Furthermore, the description in this patent shows that it is relatively easy to develop quantitative models once the selective areas have been determined. We have shown such models in a single (form, by choosing the average signal at 727 cm"<1>±10 wavelengths without any form of pre-processing of the spectra. Experiments show that far more robust and precise methods can be achieved using suitable pre-processing methods of spectra in combination with multivariate regression methods. However, this is not shown here, as the point of this invention is to show that, surprisingly enough, there is selectivity in oil/condensate analyzes on FTIR even though hydrocarbons are used as extraction and solvent. Furthermore, the invention shows that these selective areas are suitable for extracting quantitative information about oil/condensate components in the range 0-100 ppm.

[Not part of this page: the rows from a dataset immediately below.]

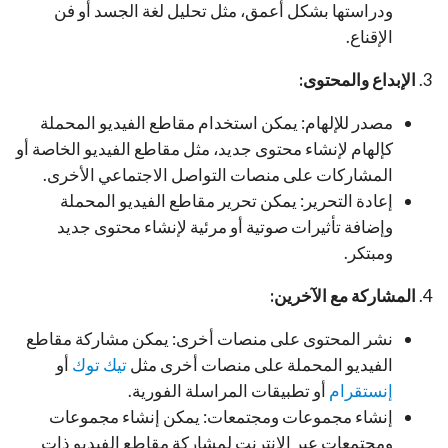
ودراستها بشكل أعمق، مثل تحليل لغة الجسد أو فن
الإقناع.
3.
الإبداع والمحتوى:
مصدر للإلهام: يمكن استخدام مقاطع الفيديو المحملة
كإلهام لإنشاء محتوى جديد، مثل مقاطع الفيديو الخاصة أو
المشاركات على منصات التواصل الاجتماعي الأخرى.
إعادة التحرير: يمكن تحرير مقاطع الفيديو المحملة
وإضافة تأثيرات صوتية أو مرئية لإنشاء محتوى جديد
ومبتكر.
4.
المشاركة مع الآخرين:
نشر المحتوى على منصات أخرى: يمكن مشاركة مقاطع
الفيديو المحملة على منصات أخرى مثل
تيك توك
أو
إنستقرام
أو تطبيقات المراسلة الفورية.
إنشاء مجموعات ومجتمعات: يمكن إنشاء مجموعات
ومجتمعات عبر الإنترنت لمشاركة مقاطع الفيديو ذات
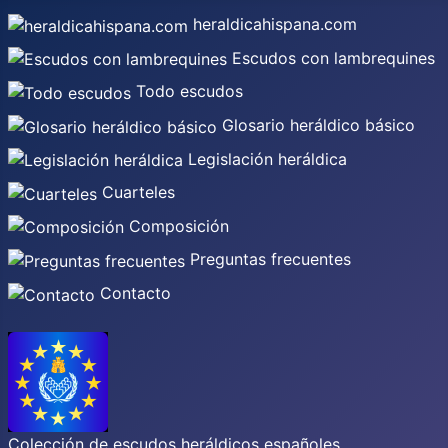
heraldicahispana.com
Escudos con lambrequines
Todo escudos
Glosario heráldico básico
Legislación heráldica
Cuarteles
Composición
Preguntas frecuentes
Contacto
Colección de escudos heráldicos españoles,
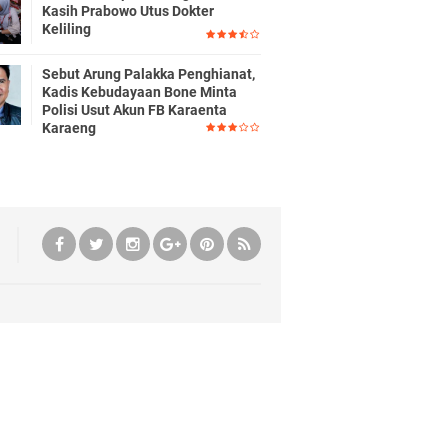
Kasih Prabowo Utus Dokter
Keliling
Sebut Arung Palakka Penghianat,
Kadis Kebudayaan Bone Minta
Polisi Usut Akun FB Karaenta
Karaeng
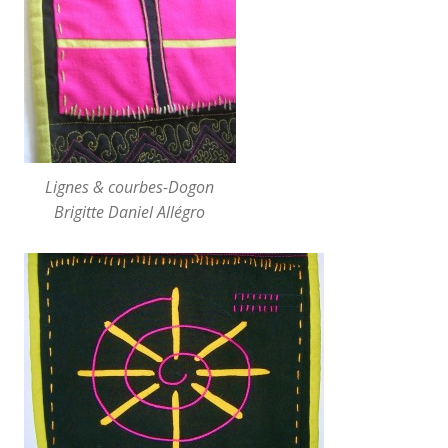
Lignes & courbes-Dogon
Brigitte Daniel Allégro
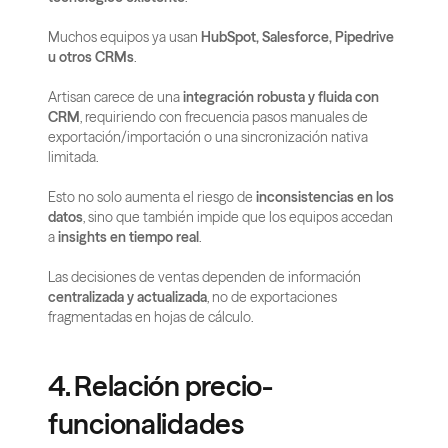
Muchos equipos ya usan 
HubSpot, Salesforce, Pipedrive 
u otros CRMs
.
Artisan carece de una 
integración robusta y fluida con 
CRM
, requiriendo con frecuencia pasos manuales de 
exportación/importación o una sincronización nativa 
limitada.
Esto no solo aumenta el riesgo de 
inconsistencias en los 
datos
, sino que también impide que los equipos accedan 
a 
insights en tiempo real
.
Las decisiones de ventas dependen de información 
centralizada y actualizada
, no de exportaciones 
fragmentadas en hojas de cálculo.
4. Relación precio-
funcionalidades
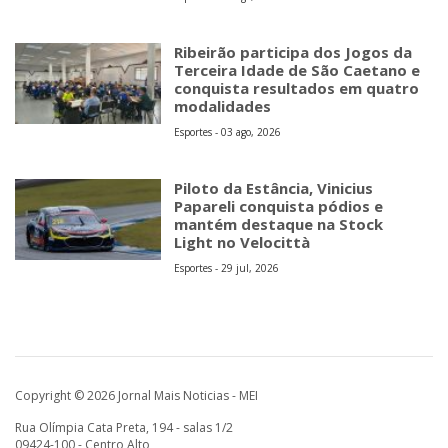
Ribeirão participa dos Jogos da
Terceira Idade de São Caetano e
conquista resultados em quatro
modalidades
Esportes - 03 ago, 2026
Piloto da Estância, Vinicius
Papareli conquista pódios e
mantém destaque na Stock
Light no Velocittà
Esportes - 29 jul, 2026
Copyright © 2026 Jornal Mais Noticias - MEI
Rua Olímpia Cata Preta, 194 - salas 1/2
09424-100 - Centro Alto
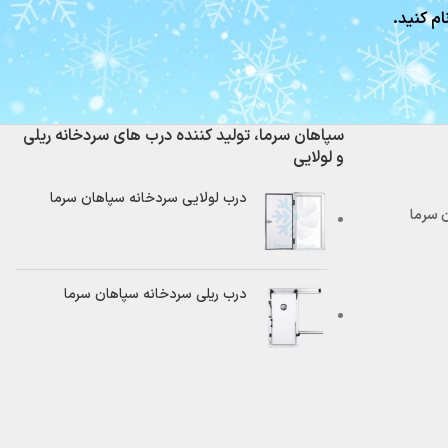
ام کنید.
سپاهان سرما، تولید کننده درب های سردخانه ریلی
و لولایی
درب لولایی سردخانه سپاهان سرما
درب ریلی سردخانه سپاهان سرما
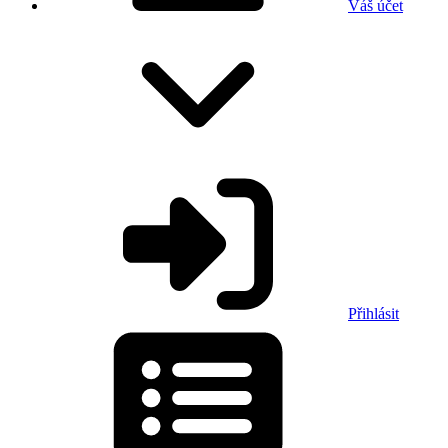
Váš účet
Přihlásit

In practical use, oil/condensate samples should first be analyzed on an FTIR instrument with the described method, in order to determine the optimal range for quantification. ►One or more areas between 400 - 4000 cm-1 can then be selected, and preferably a multivariate method for optimal precision and the greatest possible robustness. A calibration model should then be created where the method is further modified and calibrated against an approved/validated method such as

GC-FID.

We have shown the possibilities of the invention for quantitative determination by using isooctane as extraction and solvent for FTIR. Isookan is a 100% branched paraffin (ie the molecule does not contain any straight-chain -CH2-CH2- fragment), so the surprisingly selective signals we observe in the spectral ranges most likely come from components in oil condensate that are not 100% branched paraffins. Correspondingly, we will probably get other selective areas if hexane, cyclohexane or toluene are used as solvent. However, we have shown that even if hydrocarbons are used as solvent, it is still surprisingly possible to identify selective spectral areas in an FTIR spectrum.

Claims (9)

1. Method for determining oil/condensate components in water or in aqueous samples using a hydrocarbon solvent, characterized by hydrocarbon solvent is used for the extraction of oil/condensate components from the water phase into the hydrocarbon phase and that this extract is run directly on a Fourier Transformed Infra Red spectroscopy (FTIR) instrument after concentration. 2. Method according to claim 1, characteristically the hydrocarbon solvent has a boiling point in the range 0-170 °C. 3. Method according to claim 1, characterized by the method uses one or more selective spectral ranges within 400 - 4000 cm-1. 4. Method according to claim 1, characterized by t at least one of the hydrocarbons butane, pentane, hexane, iso-octane, cyclohexane and toluene is used as solvent/extraction agent. 5. Method according to claim 1, characterized by the spectral range between 650-1120 cm-1 is used if iso-octane is used as extraction and solvent.. 6. Method according to claim 1, characterized by The FTIR measurements are run against developed standard calibration models from the detected spectral ranges with selectivity. 7. Method according to claim 1, characterized by used on samples where the amount of oil components in the water phase is in the range 0-100 ppm. 8. Method according to claim 1, characterized by The FTIR measurements are calibrated against an external alternative method such as chromatography. 9. Application of methods according to claims 1-8 in order to determine and quantify oil in aqueous solutions or in aqueous samples using at least one hydrocarbon-based extraction agent, which is evaporated and concentrated directly on the FTIR.